ミクとルカが部屋で遊んでいる中、母親がのんびりとした声で呼びかけてくる。
「おやつ」という言葉に反応して二人は顔を見合わせる。ミクはにへらと頬を緩ませて、ルカの手を取っていた。

「ルカちゃん、いこ?」

ミクに促されるまま、ルカはこくりとうなずいている。その様子に満足したのか、ミクは満面の笑みを浮かべながらルカの手を引いていく。
リビングに着けば、テーブルには美味しそうないちごのショートケーキが二つ並んでいた。
そこには桃色の髪をたなびかせた母親が笑顔で出迎えてくれる。

「ケーキ!」

しかし、そこは子供の思うところ、ケーキのほうに夢中になってしまうものらしい。ミクもルカも瞳を輝かせながらじっと見入っている。花より団子というものであろうか。
そんな二人に苦笑いを浮かべながらも、母親はフォークを差し出していた。

「ミク、ルカ、ちゃんとお手手は洗った?お手手をキレイキレイしない悪い子にはおやつはなしよ?」
「うん!」

やはり、おやつはなしという言葉が効いているのか、元気な声で返事をすると、二人は仲良く台所まで駆け足で手を洗いにいく様子。
着くなりそのまま蛇口をひねりポンプ式の石鹸を取ると、ミクは楽しそうに歌いだしていた。

「あわあわー!ルカちゃんもあわあわー!」

そう言ってミクはルカの手を取るとごしごしとこすり付けている。泡立った手と手のふれあいにミクとルカは終始ご満悦の様子だ。実際、母親にまでミクの歌声が聞こえてきたあたり、おやつのことを忘れているのではないかと思わせるくらいなのだから、それも仕方ないのかもしれない。
ようやく台所から離れて、二人は改めてテーブルに着く。待ちくたびれたといわんばかりに母親は呆れたように一息ついていた。

「いただきまーす!」

ミクの元気のいい声にルカは丁寧に手を合わせて、二人は早速ケーキを一口頬張っていく。
口の中に入れた瞬間にぱあっと輝かせた表情がなによりもケーキのおいしさを物語っていた。夢中になってかじり付く姿に母親は穏やかな笑顔を浮かべている。まるでこの時間が至福といわんばかりに母親の表情は慈愛に満ち溢れていた。

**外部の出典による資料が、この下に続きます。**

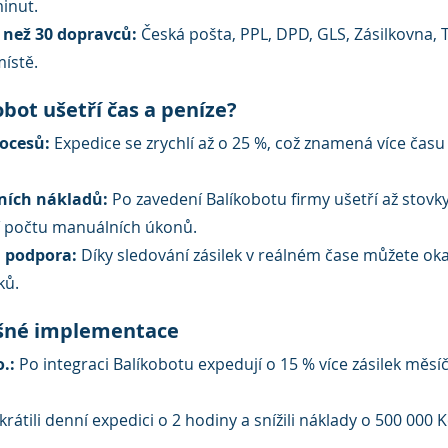
inut.
 než 30 dopravců:
 Česká pošta, PPL, DPD, GLS, Zásilkovna, T
ístě.
obot ušetří čas a peníze?
ocesů:
 Expedice se zrychlí až o 25 %, což znamená více času 
ních nákladů:
 Po zavedení Balíkobotu firmy ušetří až stovky
í počtu manuálních úkonů.
á podpora:
 Díky sledování zásilek v reálném čase můžete ok
ků.
ěšné implementace
.:
 Po integraci Balíkobotu expedují o 15 % více zásilek měsíč
Zkrátili denní expedici o 2 hodiny a snížili náklady o 500 000 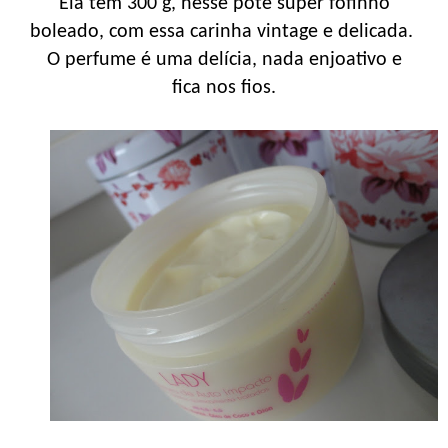
Ela tem 300 g, nesse pote super fofinho
boleado, com essa carinha vintage e delicada.
O perfume é uma delícia, nada enjoativo e
fica nos fios.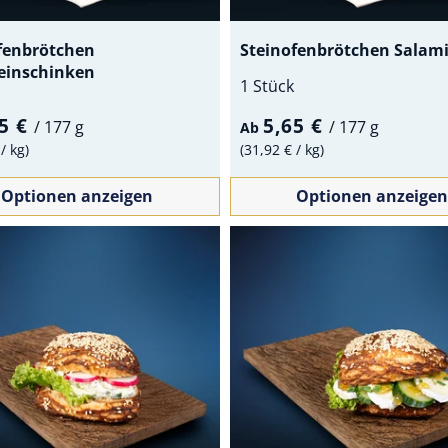
fenbrötchen
Steinofenbrötchen Salam
einschinken
1 Stück
65 €
5,65 €
/
177 g
/
177 g
Ab
€
/
kg
31,92 €
/
kg
Optionen anzeigen
Optionen anzeigen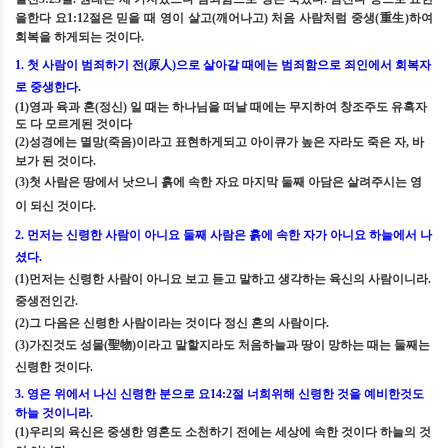
을한다 요
1:12
절은 믿을 때 영이 살고
(
깨어나고
)
처음 사람처럼 중생
(
重生
)
하여
회복을 하게되는 것이다
.
1.
첫 사람이 범죄하기 전
(
原人
)
으로 살아갈 때에는 범죄함으로 죄인에서 회복자
로 중생한다
.
(1)
영과 육과 혼
(
정신
)
일 때는 하나님을 떠날 때에는 무지하여 창조주도 유혹자
도 다 모르게된 것이다
(2)
성경에는 멸망
(
죽음
)
이라고 표현하게되고 아이큐가 높은 자라도 죽은 자
,
바
보가 된 것이다
.
(3)
첫 사람은 땅에서 낫으니 흙에 속한 자요 마지막 둘째 아담은 살려주시는 영
이 되신 것이다
.
2.
먼저는 신령한 사람이 아니요 둘째 사람은 흙에 속한 자가 아니요 하늘에서 나
셨다
.
(1)
먼저는 신령한 사람이 아니요 보고 듣고 말하고 생각하는 육신의 사람이니라
.
중생전인간
.
(2)
그 다음은 신령한 사람이라는 것이다 정신 혼의 사람이다
.
(3)
가진것도 성물
(
聖物
)
이라고 말할지라도 처음하늘과 땅이 망하는 때는 둘째는
신령한 것이다
.
3.
영은 위에서 나신 신령한 분으로 요
14:2
절 너희위해 신령한 것을 예비한것도
하늘 것이니라
.
(1)
우리의 육신은 중생한 영혼도 소천하기 전에는 세상에 속한 것이다 하늘의 것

ゆったりとしたおやつの時間も、半分くらいケーキを食べたところでミクのフォークを動かす手が止まり、一点をじっと見つめている。視線の先にはイチゴの残ったルカのケーキ。
まじまじと見つめている視線に気づいたのか、ルカがふと顔を上げる。
そんなルカに気づいていないのか、相変わらずミクの視線はルカのケーキに釘付けのままだ。さすがにミクが狙っていることには気が付いたようで、ルカはしかめっ面で睨み付けていた。
しかし、それでもめげることはなく、ミクはケーキが気になってしまうようだ。思わずルカはイヤイヤと訴えるようにぶんぶんと首を振ってしまう。

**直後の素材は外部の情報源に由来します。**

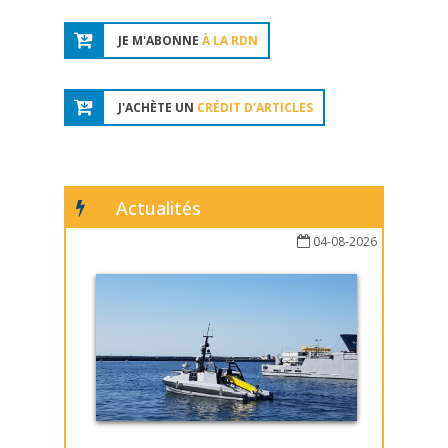
JE M'ABONNE
À LA RDN
J'ACHÈTE UN
CRÉDIT D'ARTICLES
Actualités
04-08-2026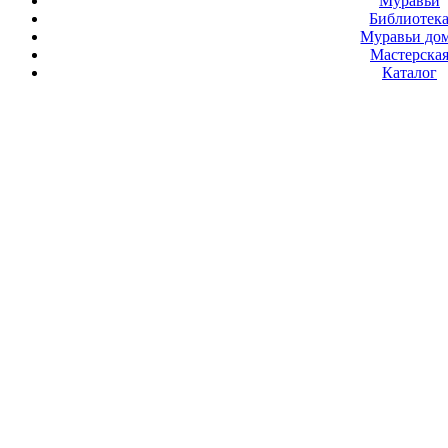
Муравьи
Библиотек
Муравьи до
Мастерска
Каталог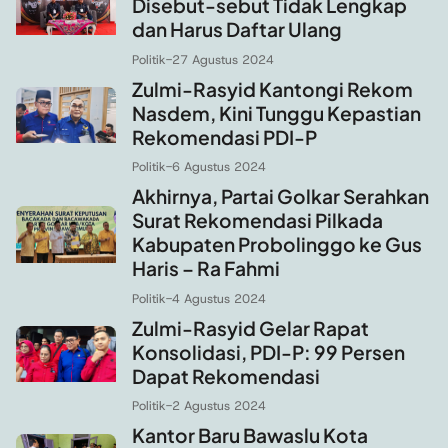
Disebut-sebut Tidak Lengkap
dan Harus Daftar Ulang
Politik
-
27 Agustus 2024
Zulmi-Rasyid Kantongi Rekom
Nasdem, Kini Tunggu Kepastian
Rekomendasi PDI-P
Politik
-
6 Agustus 2024
Akhirnya, Partai Golkar Serahkan
Surat Rekomendasi Pilkada
Kabupaten Probolinggo ke Gus
Haris – Ra Fahmi
Politik
-
4 Agustus 2024
Zulmi-Rasyid Gelar Rapat
Konsolidasi, PDI-P: 99 Persen
Dapat Rekomendasi
Politik
-
2 Agustus 2024
Kantor Baru Bawaslu Kota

「こらミク!ミクのケーキはちゃんと残っているでしょう?」

これには母親も黙っているはずがなく、声音を落として叱りつける。当の本人はというと、どうして怒られているのか分かっていないようでハトが豆鉄砲を食らったような表情をしていた。

「え、でもルカちゃんのケーキ美味しそう…」

隣の芝生は青いのか、ルカのケーキが気になるようでなかなか視線を外さない。子供ながらに一生懸命に訴えるがそれでも悪いことは悪いことだ。
母親はルカに視線を移す。怯えているのか今にも泣きだしてしまいそうだ。ケーキが取られそうなことに怯えているのか、それともこれからミクが叱られることに怯えているのか。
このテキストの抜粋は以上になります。